On Monday the City and Borough of Juneau Assembly moved an ordinance back to the Committee of the Whole that would require all short-term rentals to be registered with the city. (Clarise Larson / Juneau Empire File)

City stalls registration requirement for short-term rentals after public opposition

Nearly 20 residents gave testimony on the topic, many advocating for more industry input.

An ordinance requiring registration of short-term rentals in Juneau had a chance at passing the City and Borough of Juneau Assembly Monday night, but instead members voted to send it back to committee for further discussion after nearly 20 residents expressed opposition during nearly two hours of public comment.

The city’s proposed program has been discussed and in the works for months. If passed, it would require operators of short-term rentals to register with CBJ, which city leaders have argued would aid in building a more comprehensive picture of the number of units in the city and help ensure sales tax compliance.

The program registration itself would be cost-free to operators. But operators could be subject to penalties if they do not comply with the city’s program requirements such as obtaining a state business license and sharing information like name, address, phone number and email of the operator, along with an emergency point of contact.

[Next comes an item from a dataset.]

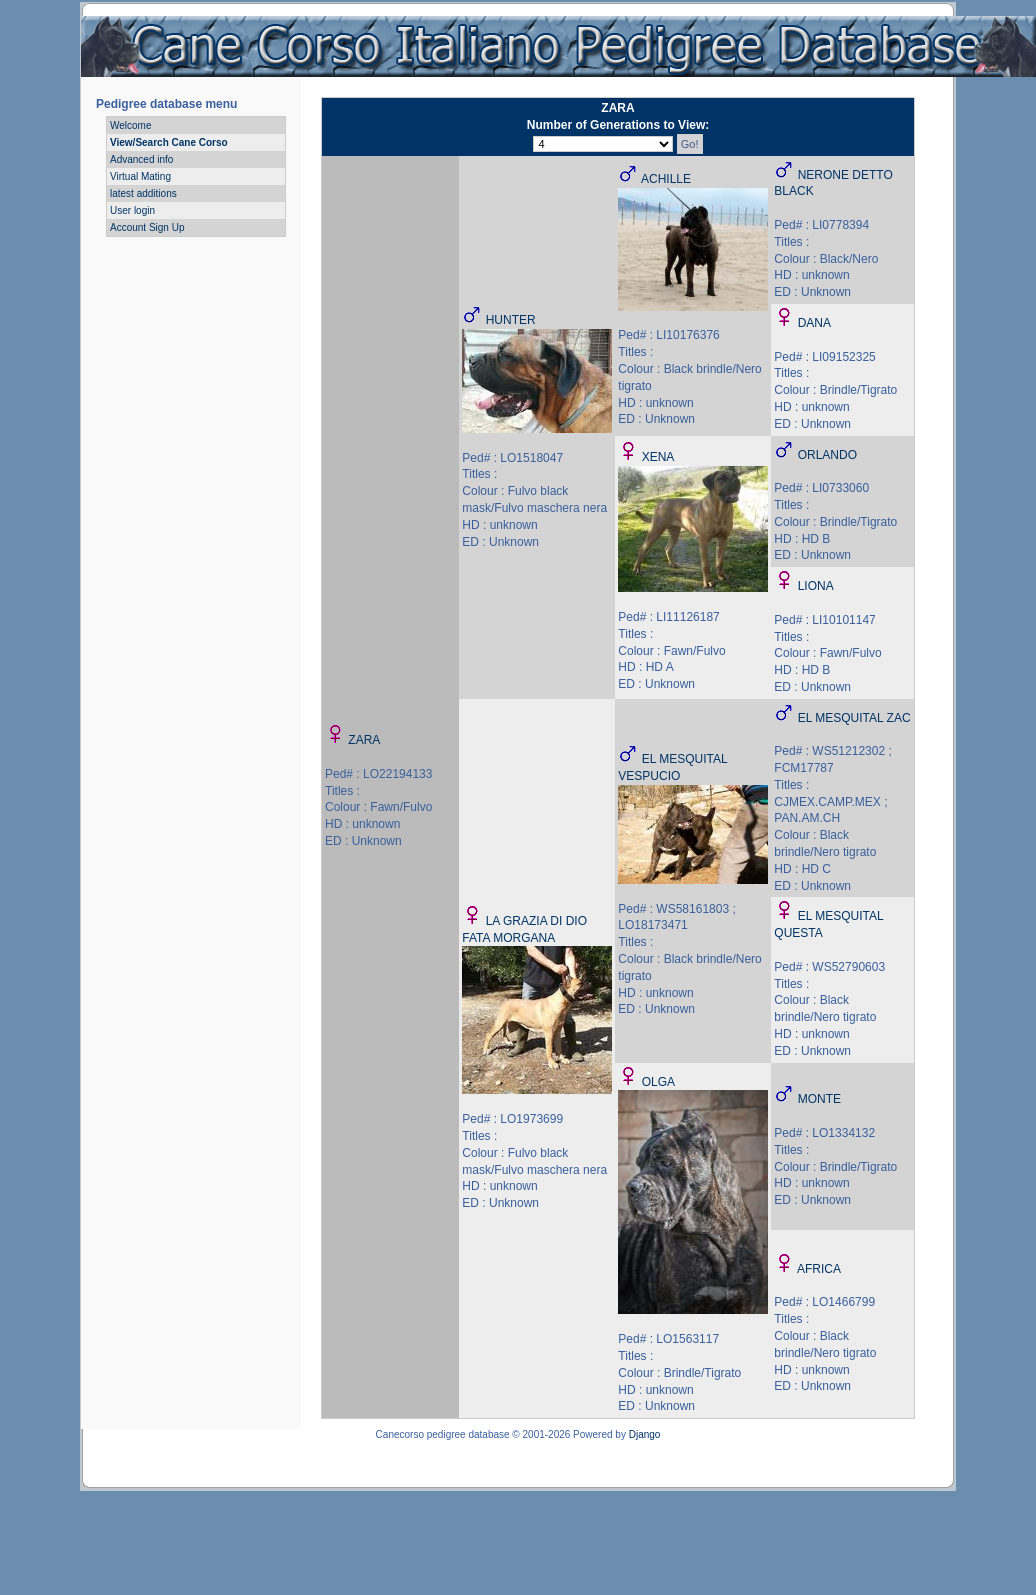  What do you see at coordinates (814, 323) in the screenshot?
I see `DANA` at bounding box center [814, 323].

The penalties would be $25 per violation, according to the ordinance.

The vote on Monday night to move it back to the Committee of the Whole was split 5-3, with Assembly members Maria Gladziszewski, Wade Bryson, Michelle Bonnet Hale, Greg Smith and Mayor Beth Weldon voting in favor, and members Alicia Hughes-Skandijs, Christine Woll and Carole Triem voting in opposition to the move. Assembly member ‘Wáahlaal Gíídaak Barbara Blake was absent.

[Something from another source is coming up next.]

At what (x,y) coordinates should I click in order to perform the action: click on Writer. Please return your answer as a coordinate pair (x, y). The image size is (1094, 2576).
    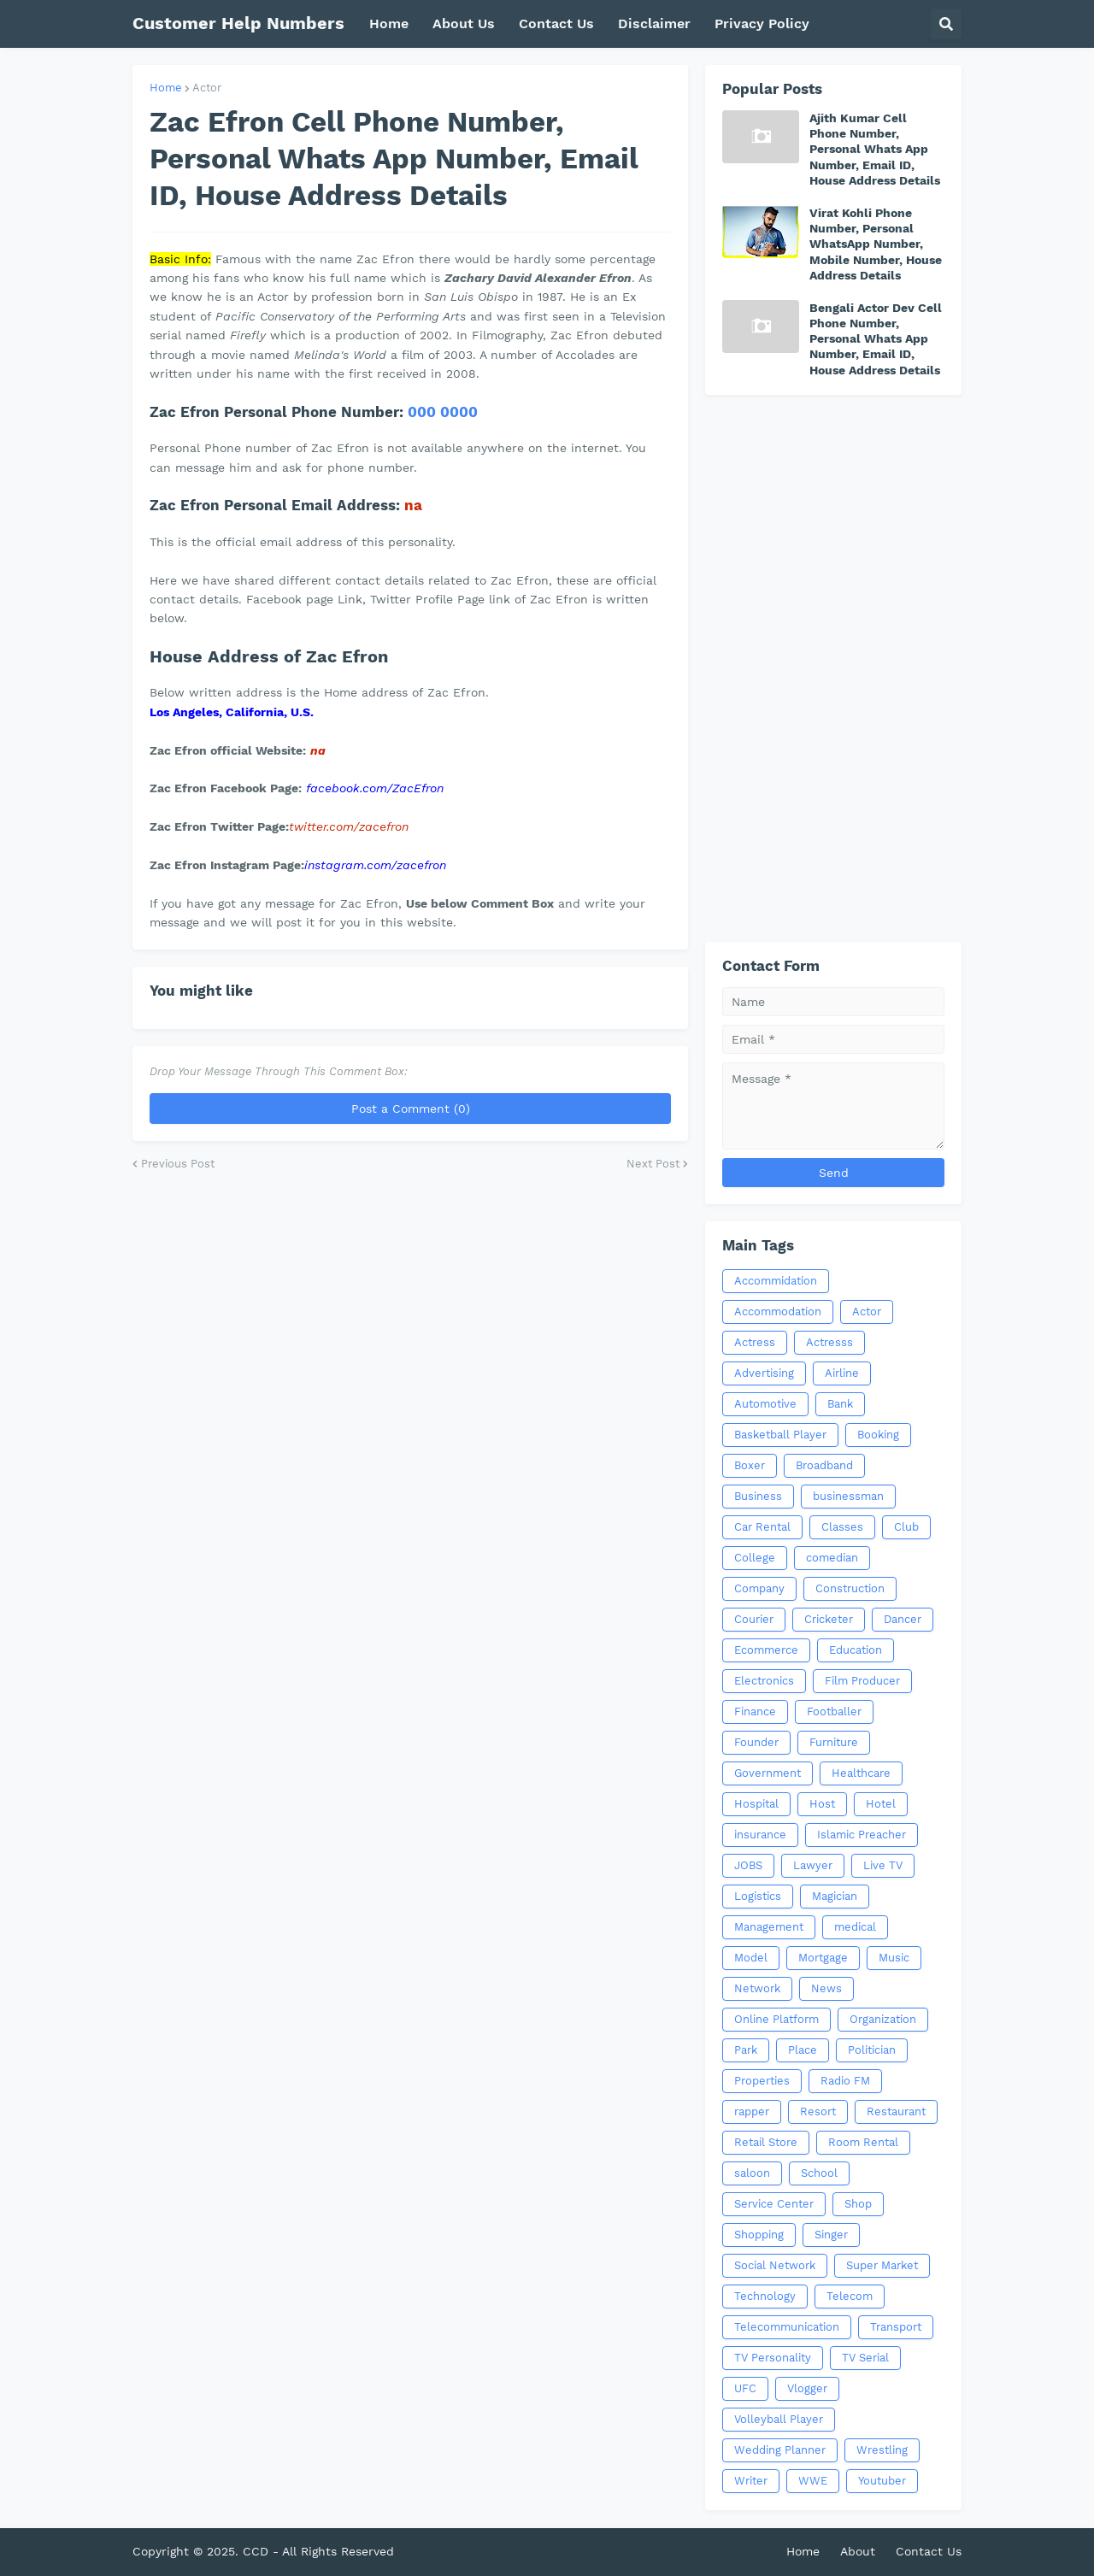     Looking at the image, I should click on (751, 2480).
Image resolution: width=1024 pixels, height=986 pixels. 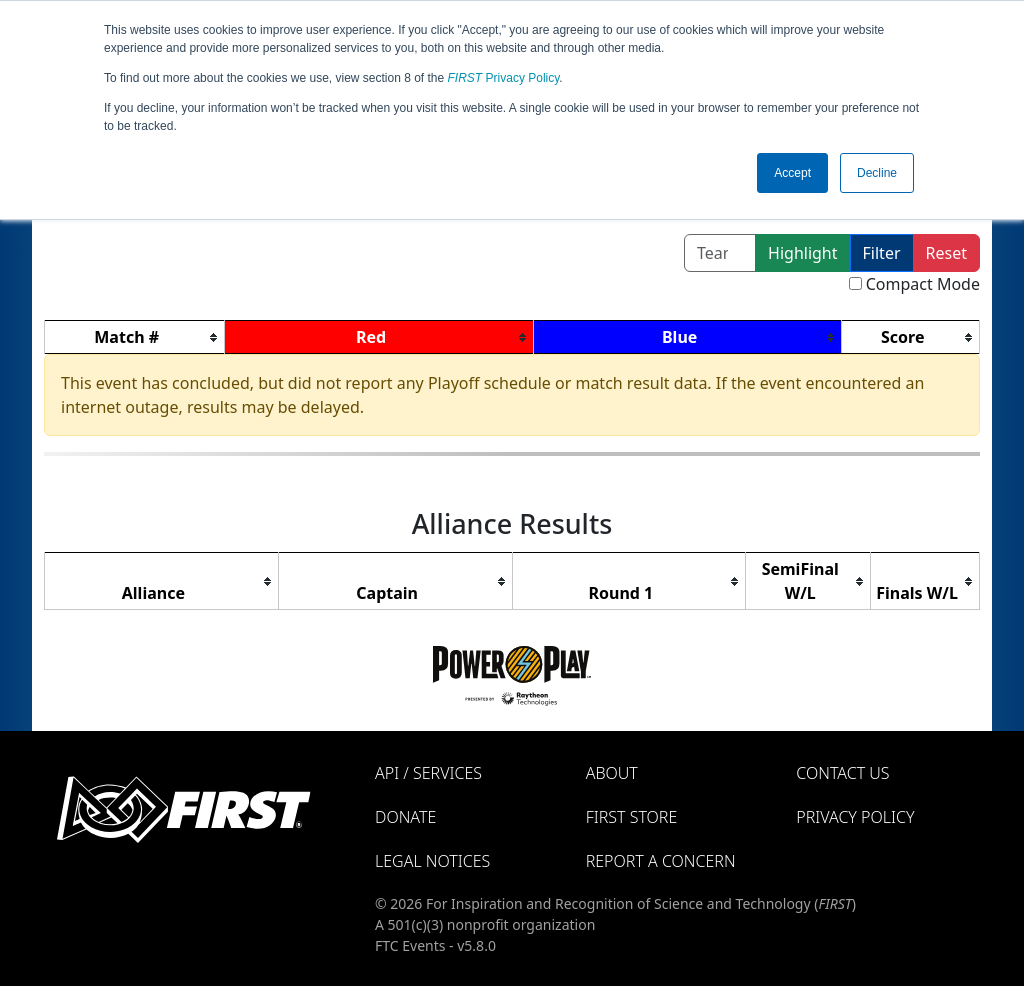 I want to click on Privacy Policy, so click(x=504, y=78).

Triem said the program was “ripe and ready,” and pushed back at commenters who argued the city did not give enough time for public feedback.

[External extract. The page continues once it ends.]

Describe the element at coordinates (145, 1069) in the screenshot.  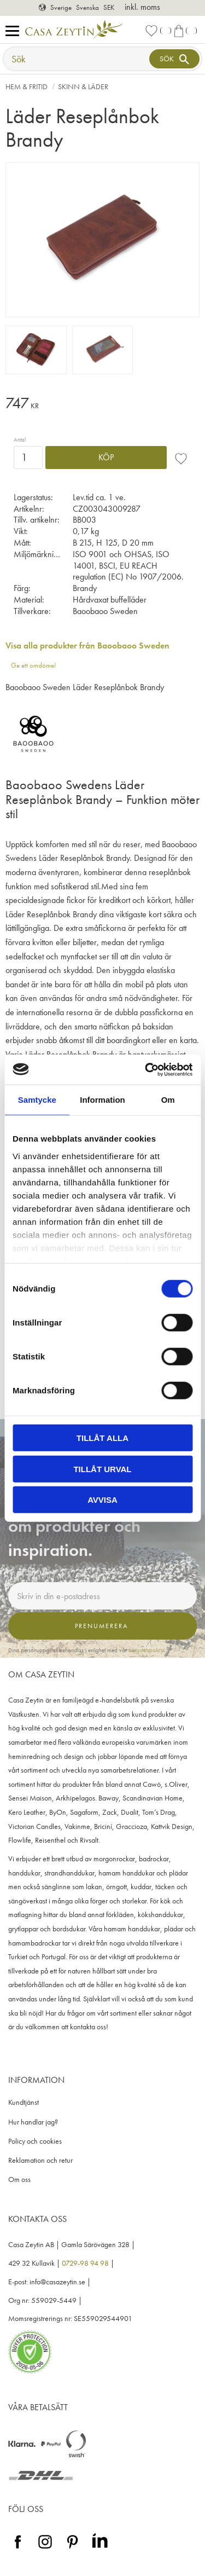 I see `[Cookiebot av Usercentrics - öppnas i ett nytt fönster]` at that location.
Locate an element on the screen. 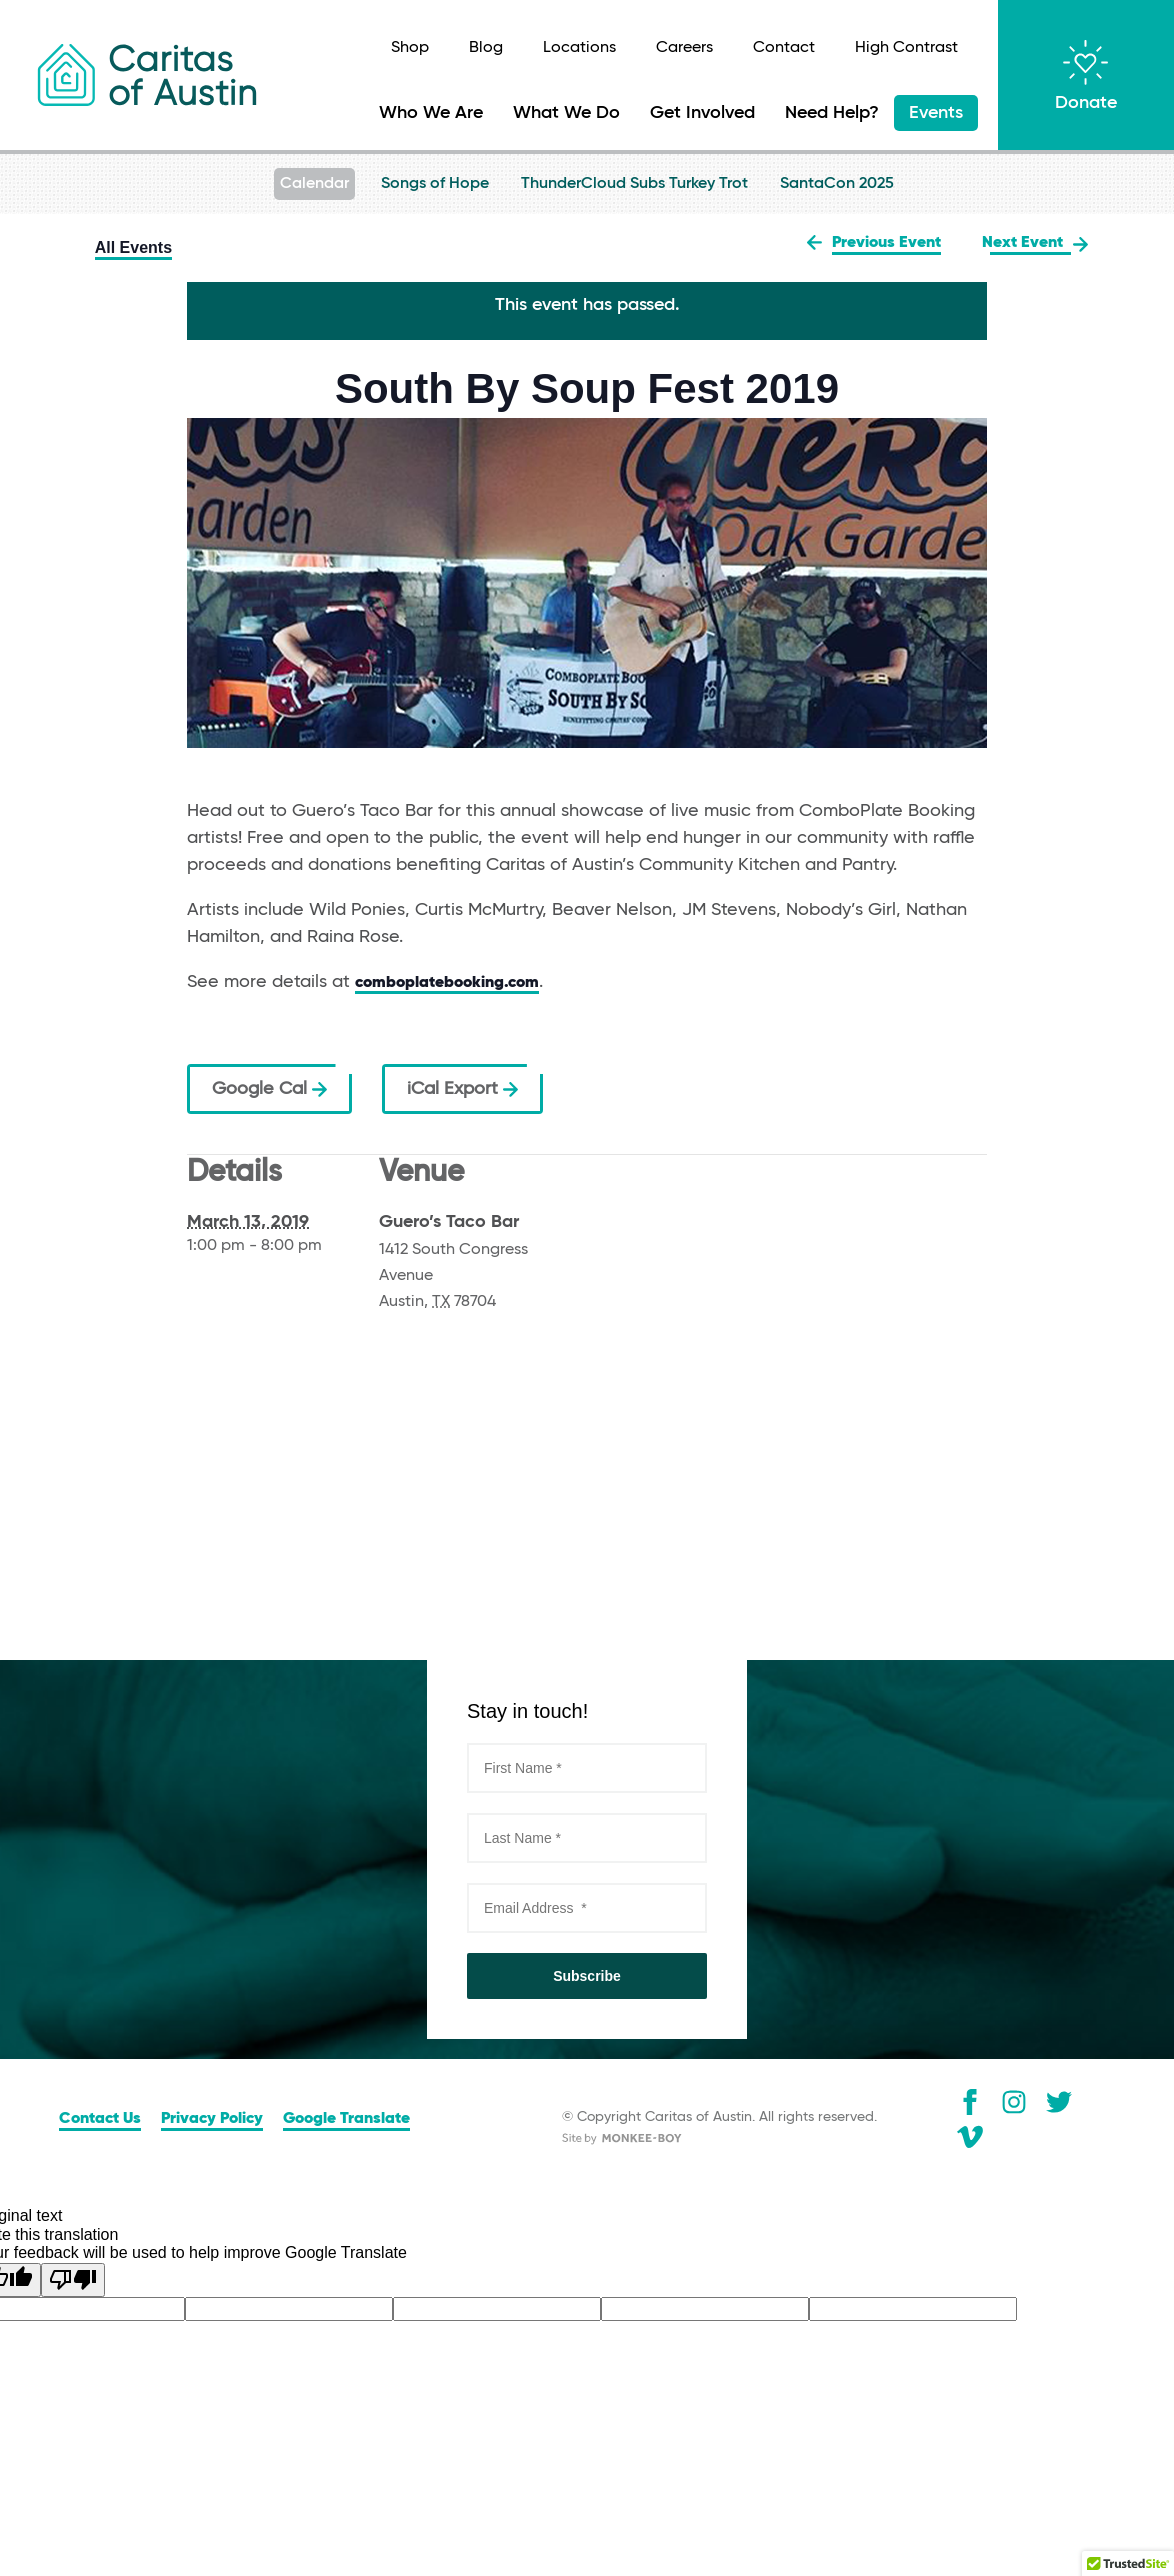 The height and width of the screenshot is (2576, 1174). comboplatebooking.com is located at coordinates (447, 983).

Hughes-Skandijs agreed and said “we’ve been looking at this registration for a while.”

Contrary to many concerns expressed by public commenters, the city’s program — as it stands — would not place a limit on the number of dwellings a business or individual can operate, which differs from a bill introduced in the Alaska House of Representatives by Rep. Andrew Gray, an Anchorage Democrat, during the most recent session.

[Lawmaker introduces bill to require short-term rental registry, limits in Alaska]

The bill sought to enact a statewide short-term rental registration requirement and limit operators to just one unit per person in Alaska. However, the bill was introduced late in the session and ultimately failed to move in the committee process.

However, multiple residents Monday night argued the city’s proposed registration program was a first step and limitations would likely follow.

Tom Williams, a short-term rental operator and Juneau resident, called the ordinance “unnecessarily burdensome,” asking the Assembly to send it back to the committee and allow more input from the short-term rental industry.

“This is an expensive way to do this — not only for the operators but for the city,” he said. “This makes unnecessary requirements.”

One of the few residents who spoke in favor of the ordinance was James Brooks, a Juneau homeowner who is also a reporter for the Alaska Beacon.

Brooks said he was in favor of the ordinance, saying it took him and his wife a lot of effort to purchase a house in Juneau, and the high cost and lack of housing can often deter people who desire to live in Juneau.

“I think the growth of short-term rentals is a contributor to that problem,” he said.